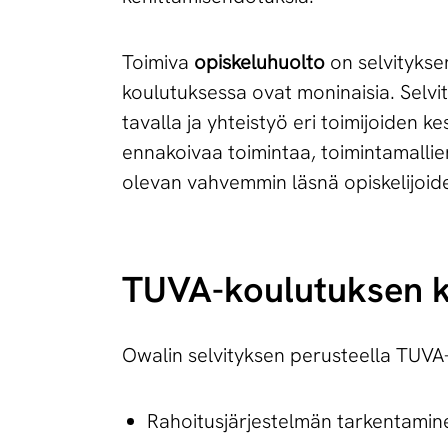
Toimiva
opiskeluhuolto
on selvitykse
koulutuksessa ovat moninaisia. Selvi
tavalla ja yhteistyö eri toimijoiden 
ennakoivaa toimintaa, toimintamallie
olevan vahvemmin läsnä opiskelijoide
TUVA-koulutuksen ke­h
Owalin selvityksen perusteella TUVA-
Rahoitusjärjestelmän tarkentamine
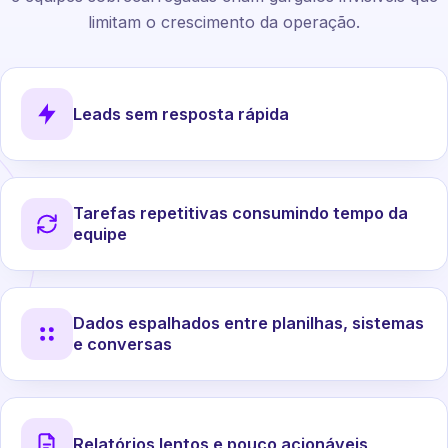
limitam o crescimento da operação.
Leads sem resposta rápida
Tarefas repetitivas consumindo tempo da
equipe
Dados espalhados entre planilhas, sistemas
e conversas
Relatórios lentos e pouco acionáveis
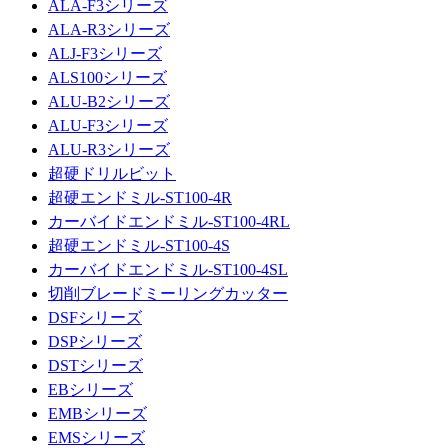
ALA-F3シリーズ
ALA-R3シリーズ
ALJ-F3シリーズ
ALS100シリーズ
ALU-B2シリーズ
ALU-F3シリーズ
ALU-R3シリーズ
超硬ドリルビット
超硬エンドミル-ST100-4R
カーバイドエンドミル-ST100-4RL
超硬エンドミル-ST100-4S
カーバイドエンドミル-ST100-4SL
切削ブレードミーリングカッター
DSFシリーズ
DSPシリーズ
DSTシリーズ
EBシリーズ
EMBシリーズ
EMSシリーズ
━━━━━━
*EXERCISE REQUIREMENTS:* Output the entries above exactly as given, but strip out the pictures.

*RESULT FOR THIS TASK:*
Toimiva
opiskeluhuolto
on selvitykse
koulutuksessa ovat moninaisia. Selvi
tavalla ja yhteistyö eri toimijoiden 
ennakoivaa toimintaa, toimintamallie
olevan vahvemmin läsnä opiskelijoide
TUVA-koulutuksen ke­h
Owalin selvityksen perusteella TUVA-
Rahoitusjärjestelmän tarkentamine
limitam o crescimento da operação.
Leads sem resposta rápida
Tarefas repetitivas consumindo tempo da
equipe
Dados espalhados entre planilhas, sistemas
e conversas
Relatórios lentos e pouco acionáveis
ALA-F3シリーズ
ALA-R3シリーズ
ALJ-F3シリーズ
ALS100シリーズ
ALU-B2シリーズ
ALU-F3シリーズ
ALU-R3シリーズ
超硬ドリルビット
超硬エンドミル-ST100-4R
カーバイドエンドミル-ST100-4RL
超硬エンドミル-ST100-4S
カーバイドエンドミル-ST100-4SL
切削ブレードミーリングカッター
DSFシリーズ
DSPシリーズ
DSTシリーズ
EBシリーズ
EMBシリーズ
EMSシリーズ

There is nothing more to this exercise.